By Jacqueline Simmons
Jan. 8 (Bloomberg) -- Merrill Lynch & Co.’s co-head of European markets, Brent Clapacs, will step down from the bank a month after its takeover by Bank of America Corp.
Clapacs, 45, is retiring to move back to the U.S. with his family, Global Markets head Tom Montag said in a memo to employees yesterday. Mike Stewart, co-head of global equities with Tom Patrick, will move to London and oversee Clapacs’s role for now. A London-based spokeswoman for the bank confirmed the memo, and declined to comment further.
Bank of America is installing managers at the combined firm after completing its $33 billion takeover of Merrill at the start of this month. Merrill agreed in September to be purchased by Bank of America, the third-biggest U.S. bank by market value, after posting about $50 billion of losses and writedowns related to the collapse of the U.S. subprime mortgage market.
“A lot of people are going to cash their chips in at this point,” said Nigel Nicholson, a professor of business leadership at the London Business School. “The old investment banking world is gone in effect and it’s unclear how fond some bankers will be of these giant houses.”

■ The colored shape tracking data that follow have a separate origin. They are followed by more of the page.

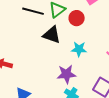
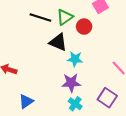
cyan star: (79, 49) -> (75, 59), moved

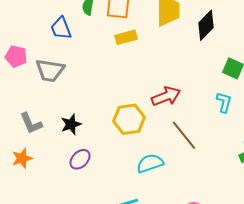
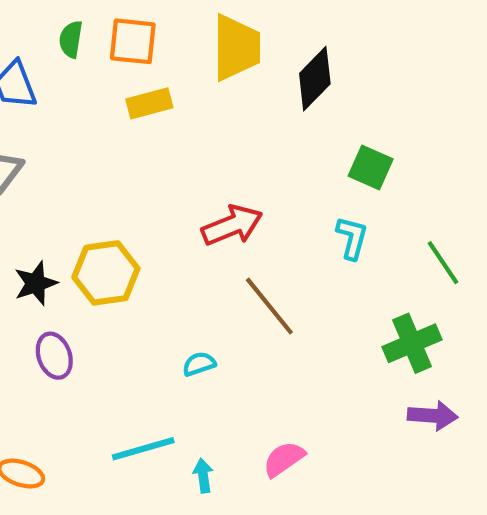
yellow hexagon: (129, 119) -> (106, 273), moved
purple ellipse: (80, 159) -> (54, 356), turned -65
cyan semicircle: (150, 163) -> (199, 364), size x0.6

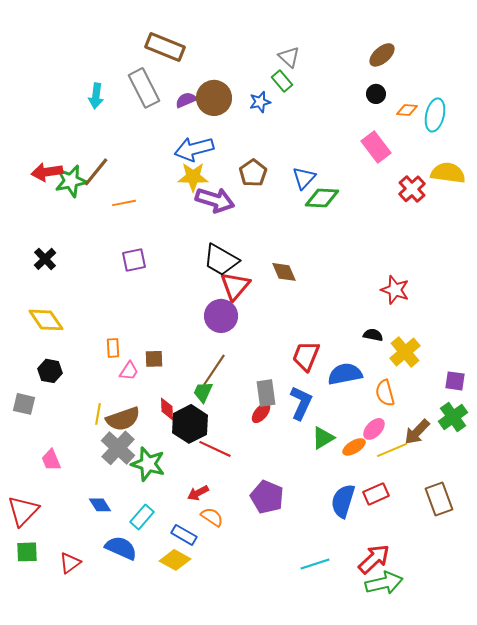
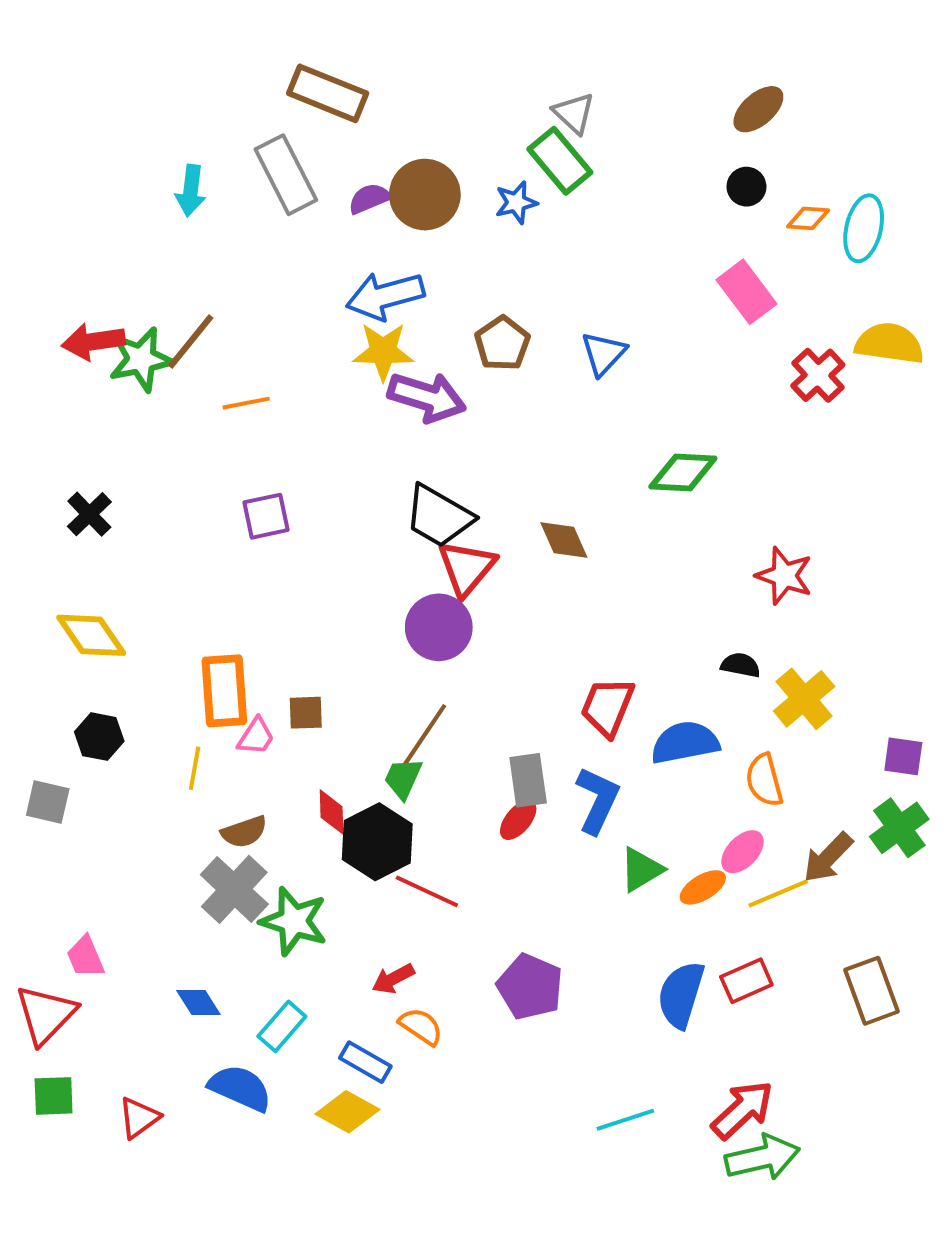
green rectangle: (282, 81) -> (560, 161), size x1.5
green diamond: (322, 198) -> (683, 472), moved
orange rectangle: (113, 348) -> (224, 691), size x1.8
yellow line: (98, 414) -> (195, 768), moved
brown semicircle: (123, 419) -> (244, 832), size x0.7
pink trapezoid: (51, 460) -> (85, 957), moved

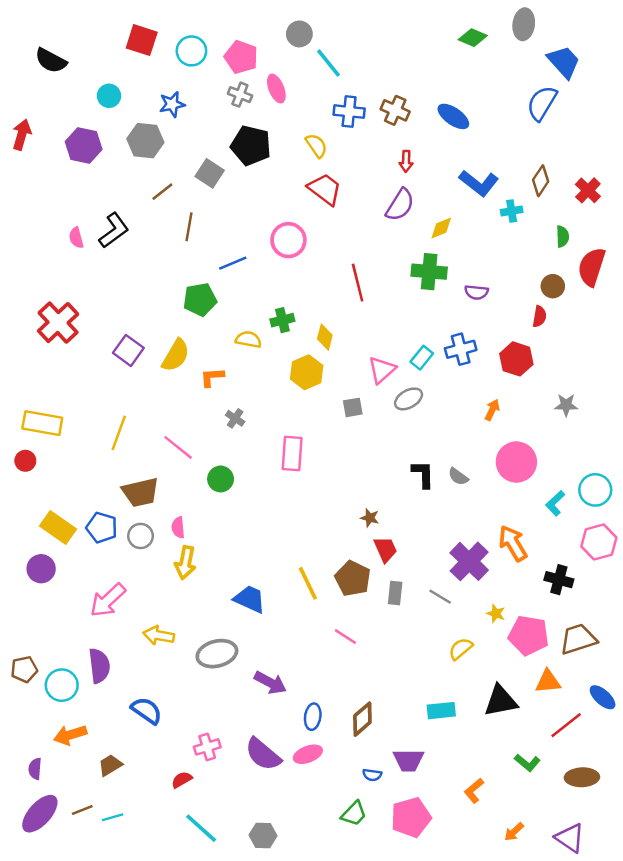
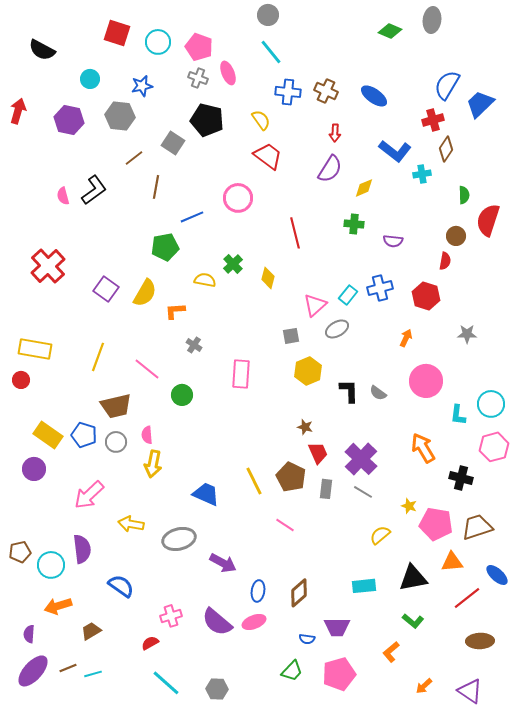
gray circle: (299, 34) -> (268, 15), moved
blue trapezoid: (564, 62) -> (480, 104), moved, turned -92
red cross: (588, 190) -> (433, 120), moved, turned 30
green cross: (429, 272) -> (354, 224), size x0.7
green cross: (282, 320) -> (233, 264), turned -30
yellow hexagon: (307, 372) -> (308, 371), moved
cyan L-shape: (555, 503) -> (458, 415), turned -40
purple cross: (469, 561) -> (361, 459), moved
green L-shape: (527, 763) -> (413, 621), moved

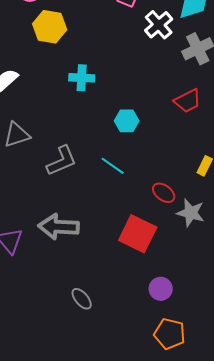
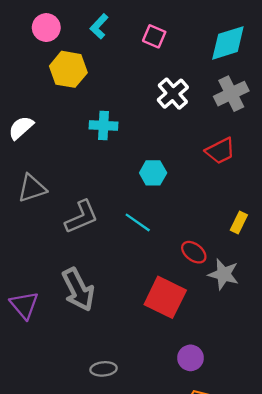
white cross: (159, 25) -> (173, 94), moved
gray arrow: (59, 227) -> (78, 290), turned -120
gray ellipse: (82, 299) -> (104, 369), turned -55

Clapacs, who took over as co-head of the European markets group with David Gu on Jan. 1, has held a series of jobs in his 17-year career at Merrill, including head of European equities for the past three years. He was previously co-head of the global equity-linked business, based in New York, and ran equity trading in the Pacific Rim from Hong Kong.
McCann Leaving
Stewart, a Merrill veteran, took over as head of global equities with Patrick on Jan. 1. They both report to Montag, as do Clapacs and Gu.
Clapacs announced his departure a day after Merrill’s brokerage head Bob McCann said he would leave. McCann, who worked at Merrill for 26 years, will be replaced by Daniel C. Sontag, a 30-year veteran who reported to McCann as head of Merrill’s brokerage operations in the U.S. and Latin America.
Bank of America, based in Charlotte, North Carolina, has announced plans to cut 30,000 to 35,000 jobs in the next three years, because of the merger with Merrill and a weak U.S. economy.
Merrill’s equity markets revenue fell 19 percent in the third quarter, excluding one-time gains and losses, the company said in October.